✈️ Node.js Graceful Shutdown: Stop Killing Requests Mid-Flight
Picture this: a user clicks "Place Order." Your Express server receives the request, begins charging the card, writes to the database, and then — right in the middle of all that — your deployment pipeline restarts the process. The charge went through. The database write didn't. The user's order is money gone and food un-ordered. They're going to file a chargeback and leave a one-star review.
This is what happens when you deploy without graceful shutdown.

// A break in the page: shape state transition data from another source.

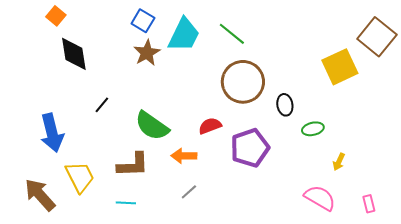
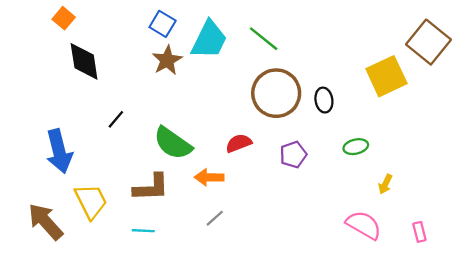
black ellipse: (285, 105) -> (324, 100), moved
purple pentagon: (250, 148) -> (293, 155), moved, size x0.6

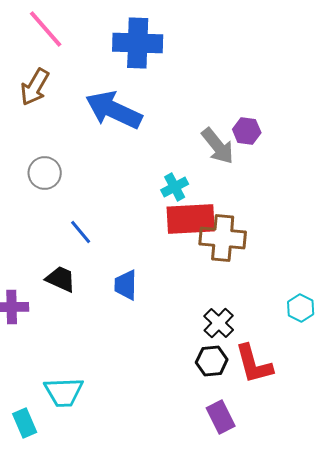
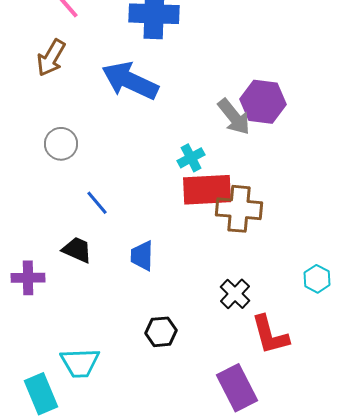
purple hexagon: (247, 131) -> (263, 102), size x1.6
black hexagon: (212, 361) -> (161, 332), moved
purple rectangle: (221, 417) -> (237, 388), size x1.4
cyan rectangle: (25, 423) -> (41, 394), size x1.4

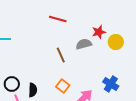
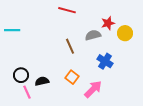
blue cross: (111, 84) -> (105, 61), moved
black semicircle: (33, 90) -> (42, 81), turned -104

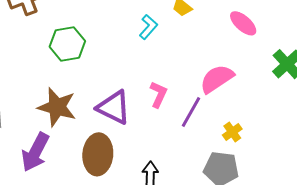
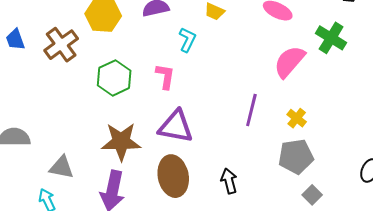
pink semicircle: (217, 79) -> (289, 62), moved
pink L-shape: (158, 94) -> (165, 76), moved

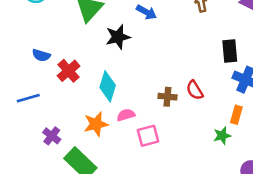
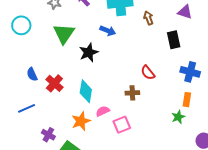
black rectangle: (230, 51) -> (174, 40), moved
blue semicircle: (41, 55) -> (32, 74), turned 56
red semicircle: (195, 90) -> (148, 73), moved

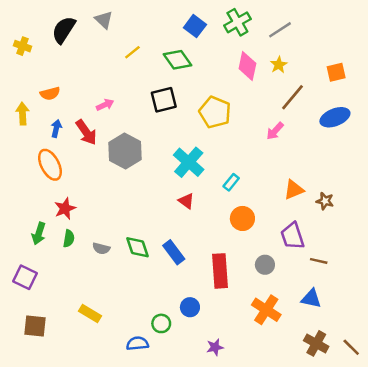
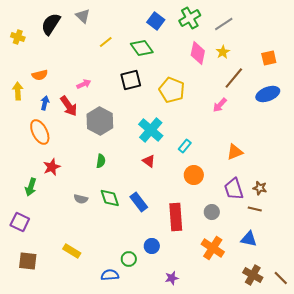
brown star: (325, 201) -> (260, 188), moved
green semicircle: (69, 238) -> (101, 161), moved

Most Node.js tutorials end with app.listen(3000) and call it a day. They don't tell you what happens when your server needs to stop — during deployments, scaling events, crashes, or a Ctrl+C in production (don't do this). The default behavior is brutal: Node.js gets a signal, the process dies, and every in-flight request gets dropped like a hot plate.
Let's fix that.
🤔 What "Graceful" Actually Means
Graceful shutdown is the restaurant equivalent of a waiter who, when told the kitchen is closing, finishes serving every table that already ordered before turning off the lights. New customers are turned away at the door, but nobody's meal gets yanked mid-bite.
In server terms, this means:
- Stop accepting new connections the moment a shutdown signal arrives
- Let all in-flight requests finish naturally
- Close database connections, message queue consumers, and other resources cleanly
- Exit the process only when everything is done
The difference between a server that does this and one that doesn't is the difference between zero-downtime deployments and "we're going to put the site in maintenance mode for five minutes."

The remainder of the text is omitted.